** Source material **

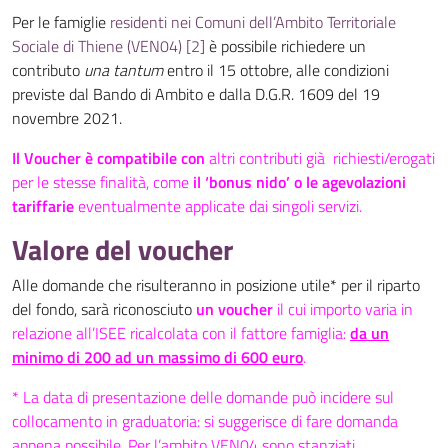
Per le famiglie
residenti nei Comuni dell’Ambito Territoriale
Sociale di Thiene (VEN04)
[2]
è possibile richiedere un
contributo
una tantum
entro il 15 ottobre, alle condizioni
previste dal Bando di Ambito e dalla D.G.R. 1609 del 19
novembre 2021.
Il Voucher è compatibile con
altri contributi già richiesti/erogati
per le stesse finalità, come
il ‘bonus nido’ o le agevolazioni
tariffarie
eventualmente applicate dai singoli servizi.
Valore del voucher
Alle domande che risulteranno in posizione utile* per il riparto
del fondo, sarà riconosciuto
un voucher
il cui importo varia in
relazione all’ISEE ricalcolata con il fattore famiglia:
da un
minimo di 200 ad un massimo di 600 euro
.
* La data di presentazione delle domande può incidere sul
collocamento in graduatoria: si suggerisce di fare domanda
appena possibile. Per l’ambito VEN04 sono stanziati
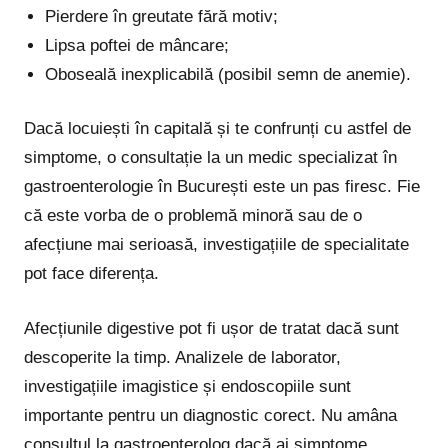
Pierdere în greutate fără motiv;
Lipsa poftei de mâncare;
Oboseală inexplicabilă (posibil semn de anemie).
Dacă locuiești în capitală și te confrunți cu astfel de
simptome, o consultație la un medic specializat în
gastroenterologie în București este un pas firesc. Fie
că este vorba de o problemă minoră sau de o
afecțiune mai serioasă, investigațiile de specialitate
pot face diferența.
Afecțiunile digestive pot fi ușor de tratat dacă sunt
descoperite la timp. Analizele de laborator,
investigațiile imagistice și endoscopiile sunt
importante pentru un diagnostic corect. Nu amâna
consultul la gastroenterolog dacă ai simptome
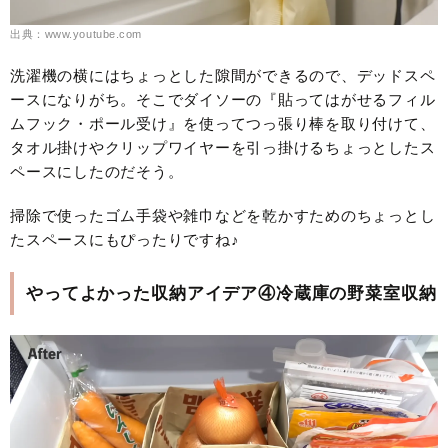
出典：www.youtube.com
洗濯機の横にはちょっとした隙間ができるので、デッドスペ
ースになりがち。そこでダイソーの『貼ってはがせるフィル
ムフック・ポール受け』を使ってつっ張り棒を取り付けて、
タオル掛けやクリップワイヤーを引っ掛けるちょっとしたス
ペースにしたのだそう。
掃除で使ったゴム手袋や雑巾などを乾かすためのちょっとし
たスペースにもぴったりですね♪
やってよかった収納アイデア④冷蔵庫の野菜室収納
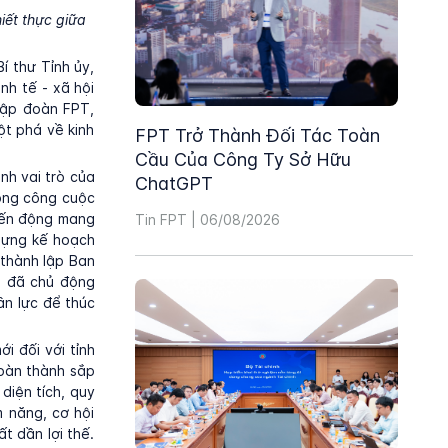
hiết thực giữa
í thư Tỉnh ủy,
nh tế - xã hội
 Tập đoàn FPT,
ột phá về kinh
FPT Trở Thành Đối Tác Toàn
.
Cầu Của Công Ty Sở Hữu
nh vai trò của
ChatGPT
rong công cuộc
biến động mang
Tin FPT | 06/08/2026
 dựng kế hoạch
 thành lập Ban
nh đã chủ động
ân lực để thúc
i đối với tỉnh
hoàn thành sắp
diện tích, quy
 năng, cơ hội
t dần lợi thế.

** Exercise brief **
Please set down, exactly and with no pictures, the lines in the entries above starting at the one holding "importante pentru un" and ending at the one holding "thành lập Ban", ends included.

** Answer box **
importante pentru un diagnostic corect. Nu amâna
consultul la gastroenterolog dacă ai simptome
出典：www.youtube.com
洗濯機の横にはちょっとした隙間ができるので、デッドスペ
ースになりがち。そこでダイソーの『貼ってはがせるフィル
ムフック・ポール受け』を使ってつっ張り棒を取り付けて、
タオル掛けやクリップワイヤーを引っ掛けるちょっとしたス
ペースにしたのだそう。
掃除で使ったゴム手袋や雑巾などを乾かすためのちょっとし
たスペースにもぴったりですね♪
やってよかった収納アイデア④冷蔵庫の野菜室収納
hiết thực giữa
í thư Tỉnh ủy,
nh tế - xã hội
 Tập đoàn FPT,
ột phá về kinh
FPT Trở Thành Đối Tác Toàn
.
Cầu Của Công Ty Sở Hữu
nh vai trò của
ChatGPT
rong công cuộc
biến động mang
Tin FPT | 06/08/2026
 dựng kế hoạch
 thành lập Ban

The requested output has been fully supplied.